§ WHAT IS BEING ASKED: Search the data for the string "مواصفات" and copy each line where it turns up.

-------- RECORDS FOR PROCESSING --------

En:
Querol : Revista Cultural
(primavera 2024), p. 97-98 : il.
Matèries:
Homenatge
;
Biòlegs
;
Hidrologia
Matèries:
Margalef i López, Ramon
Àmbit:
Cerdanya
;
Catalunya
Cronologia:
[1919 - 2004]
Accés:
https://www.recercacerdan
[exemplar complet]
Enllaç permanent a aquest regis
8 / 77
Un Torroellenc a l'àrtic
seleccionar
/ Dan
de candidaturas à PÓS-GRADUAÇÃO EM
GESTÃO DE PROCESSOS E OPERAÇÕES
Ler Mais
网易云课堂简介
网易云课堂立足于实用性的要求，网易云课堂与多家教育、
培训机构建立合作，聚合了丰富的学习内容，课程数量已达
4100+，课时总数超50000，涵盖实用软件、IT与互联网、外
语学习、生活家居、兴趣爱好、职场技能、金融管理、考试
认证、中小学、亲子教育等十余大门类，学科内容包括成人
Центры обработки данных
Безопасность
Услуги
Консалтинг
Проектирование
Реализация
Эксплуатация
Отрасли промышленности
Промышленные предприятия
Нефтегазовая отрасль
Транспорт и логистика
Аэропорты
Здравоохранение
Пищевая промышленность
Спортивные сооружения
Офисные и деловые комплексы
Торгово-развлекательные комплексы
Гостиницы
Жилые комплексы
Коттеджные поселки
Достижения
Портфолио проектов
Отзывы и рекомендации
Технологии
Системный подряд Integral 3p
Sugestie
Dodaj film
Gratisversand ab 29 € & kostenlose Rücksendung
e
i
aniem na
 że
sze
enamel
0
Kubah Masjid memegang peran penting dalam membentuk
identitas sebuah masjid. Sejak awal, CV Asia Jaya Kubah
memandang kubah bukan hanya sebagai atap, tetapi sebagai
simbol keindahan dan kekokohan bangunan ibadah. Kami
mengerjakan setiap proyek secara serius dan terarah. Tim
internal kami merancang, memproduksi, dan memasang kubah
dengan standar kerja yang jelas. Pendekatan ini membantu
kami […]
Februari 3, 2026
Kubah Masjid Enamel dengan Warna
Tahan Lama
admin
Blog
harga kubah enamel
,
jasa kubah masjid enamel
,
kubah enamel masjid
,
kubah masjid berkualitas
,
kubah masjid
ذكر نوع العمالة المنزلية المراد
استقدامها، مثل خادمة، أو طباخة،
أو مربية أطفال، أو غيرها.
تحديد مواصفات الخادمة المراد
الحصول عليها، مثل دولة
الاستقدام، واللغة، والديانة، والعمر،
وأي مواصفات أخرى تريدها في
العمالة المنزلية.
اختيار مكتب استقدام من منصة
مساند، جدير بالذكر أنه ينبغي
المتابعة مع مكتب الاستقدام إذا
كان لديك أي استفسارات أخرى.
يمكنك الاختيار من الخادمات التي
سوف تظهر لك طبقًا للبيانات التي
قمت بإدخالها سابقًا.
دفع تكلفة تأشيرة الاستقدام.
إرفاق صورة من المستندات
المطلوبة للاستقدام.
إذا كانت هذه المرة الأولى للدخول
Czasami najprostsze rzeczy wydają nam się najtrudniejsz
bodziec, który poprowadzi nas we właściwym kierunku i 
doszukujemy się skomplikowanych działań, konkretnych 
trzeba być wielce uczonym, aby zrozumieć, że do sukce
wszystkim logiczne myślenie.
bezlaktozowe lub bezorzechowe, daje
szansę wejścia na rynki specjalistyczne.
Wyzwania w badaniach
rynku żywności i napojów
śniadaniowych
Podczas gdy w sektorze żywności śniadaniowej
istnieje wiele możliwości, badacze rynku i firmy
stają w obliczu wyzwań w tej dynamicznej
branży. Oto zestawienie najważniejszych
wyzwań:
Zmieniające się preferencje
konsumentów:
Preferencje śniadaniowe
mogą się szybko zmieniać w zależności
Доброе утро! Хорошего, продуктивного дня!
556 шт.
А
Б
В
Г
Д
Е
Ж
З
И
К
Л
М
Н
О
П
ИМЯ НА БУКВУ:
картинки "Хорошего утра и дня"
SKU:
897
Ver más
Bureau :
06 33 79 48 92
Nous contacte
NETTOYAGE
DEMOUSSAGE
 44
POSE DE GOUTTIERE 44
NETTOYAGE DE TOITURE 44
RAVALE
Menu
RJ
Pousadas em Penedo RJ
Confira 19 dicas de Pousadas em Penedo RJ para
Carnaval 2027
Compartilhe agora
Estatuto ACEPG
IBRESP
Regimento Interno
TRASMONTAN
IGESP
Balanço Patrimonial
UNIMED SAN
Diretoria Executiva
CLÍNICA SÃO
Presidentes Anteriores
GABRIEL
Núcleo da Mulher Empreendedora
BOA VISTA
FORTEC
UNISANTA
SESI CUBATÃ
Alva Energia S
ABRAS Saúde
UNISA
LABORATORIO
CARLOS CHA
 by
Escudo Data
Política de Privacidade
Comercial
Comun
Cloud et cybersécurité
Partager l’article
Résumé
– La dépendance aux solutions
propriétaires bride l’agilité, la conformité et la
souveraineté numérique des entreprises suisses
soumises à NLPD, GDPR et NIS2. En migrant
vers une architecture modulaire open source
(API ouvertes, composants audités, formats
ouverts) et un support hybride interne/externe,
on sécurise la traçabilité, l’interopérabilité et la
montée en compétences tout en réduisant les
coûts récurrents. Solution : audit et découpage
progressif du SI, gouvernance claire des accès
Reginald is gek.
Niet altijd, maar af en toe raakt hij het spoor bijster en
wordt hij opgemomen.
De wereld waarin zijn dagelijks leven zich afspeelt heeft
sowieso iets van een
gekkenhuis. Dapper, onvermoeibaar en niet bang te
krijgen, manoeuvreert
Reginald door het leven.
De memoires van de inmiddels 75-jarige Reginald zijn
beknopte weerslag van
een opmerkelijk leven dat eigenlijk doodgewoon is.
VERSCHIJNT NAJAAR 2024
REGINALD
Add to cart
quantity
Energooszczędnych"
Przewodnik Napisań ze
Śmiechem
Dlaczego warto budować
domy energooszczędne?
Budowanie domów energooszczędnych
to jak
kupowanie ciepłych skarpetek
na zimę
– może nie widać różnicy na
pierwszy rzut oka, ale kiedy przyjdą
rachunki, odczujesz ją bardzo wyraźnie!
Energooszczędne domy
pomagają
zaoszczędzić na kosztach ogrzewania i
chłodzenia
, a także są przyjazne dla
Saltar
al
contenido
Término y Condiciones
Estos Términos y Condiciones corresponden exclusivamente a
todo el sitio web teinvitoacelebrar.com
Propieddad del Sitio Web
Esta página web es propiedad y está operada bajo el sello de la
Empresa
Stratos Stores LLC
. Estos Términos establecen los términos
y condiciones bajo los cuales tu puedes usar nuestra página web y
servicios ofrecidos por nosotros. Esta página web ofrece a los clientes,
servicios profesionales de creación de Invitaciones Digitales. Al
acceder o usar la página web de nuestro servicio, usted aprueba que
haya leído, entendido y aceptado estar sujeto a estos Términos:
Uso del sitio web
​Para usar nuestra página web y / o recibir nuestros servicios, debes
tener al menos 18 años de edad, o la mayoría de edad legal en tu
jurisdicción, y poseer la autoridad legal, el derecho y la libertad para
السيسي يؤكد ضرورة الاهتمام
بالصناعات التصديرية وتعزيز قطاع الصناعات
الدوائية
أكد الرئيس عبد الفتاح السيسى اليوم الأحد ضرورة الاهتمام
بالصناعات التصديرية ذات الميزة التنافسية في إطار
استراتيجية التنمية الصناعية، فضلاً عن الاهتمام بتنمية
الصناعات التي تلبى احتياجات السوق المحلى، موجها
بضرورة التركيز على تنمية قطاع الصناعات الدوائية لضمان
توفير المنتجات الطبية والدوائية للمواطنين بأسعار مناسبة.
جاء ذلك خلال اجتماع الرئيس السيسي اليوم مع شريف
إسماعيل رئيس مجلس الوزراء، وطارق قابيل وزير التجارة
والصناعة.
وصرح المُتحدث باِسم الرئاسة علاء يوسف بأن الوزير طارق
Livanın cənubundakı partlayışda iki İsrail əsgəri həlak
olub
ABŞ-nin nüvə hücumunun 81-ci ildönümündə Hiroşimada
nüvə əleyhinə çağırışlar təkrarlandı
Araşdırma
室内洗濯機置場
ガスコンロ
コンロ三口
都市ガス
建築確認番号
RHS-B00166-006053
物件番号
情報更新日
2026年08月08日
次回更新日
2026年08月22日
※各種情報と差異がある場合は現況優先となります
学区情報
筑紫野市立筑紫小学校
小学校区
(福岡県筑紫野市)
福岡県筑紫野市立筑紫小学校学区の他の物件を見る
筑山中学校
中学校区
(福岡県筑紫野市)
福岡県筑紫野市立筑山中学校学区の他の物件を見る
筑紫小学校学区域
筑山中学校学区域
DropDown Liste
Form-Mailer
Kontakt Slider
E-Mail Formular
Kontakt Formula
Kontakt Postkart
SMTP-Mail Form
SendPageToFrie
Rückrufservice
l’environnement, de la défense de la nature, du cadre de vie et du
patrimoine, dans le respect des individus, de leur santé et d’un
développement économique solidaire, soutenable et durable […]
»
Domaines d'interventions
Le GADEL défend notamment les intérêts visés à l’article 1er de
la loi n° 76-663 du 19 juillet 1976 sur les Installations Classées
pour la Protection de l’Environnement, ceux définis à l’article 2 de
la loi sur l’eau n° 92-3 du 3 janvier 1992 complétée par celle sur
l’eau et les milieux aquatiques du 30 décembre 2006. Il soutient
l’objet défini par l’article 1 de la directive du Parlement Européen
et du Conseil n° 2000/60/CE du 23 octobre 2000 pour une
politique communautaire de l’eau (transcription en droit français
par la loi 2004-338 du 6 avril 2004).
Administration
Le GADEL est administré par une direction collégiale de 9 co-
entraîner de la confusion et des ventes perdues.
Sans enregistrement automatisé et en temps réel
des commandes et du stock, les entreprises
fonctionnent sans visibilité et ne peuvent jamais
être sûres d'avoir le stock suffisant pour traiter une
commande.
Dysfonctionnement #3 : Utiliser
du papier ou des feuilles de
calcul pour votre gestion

--------

§ ANSWER FOR THE TASK:
تحديد مواصفات الخادمة المراد
وأي مواصفات أخرى تريدها في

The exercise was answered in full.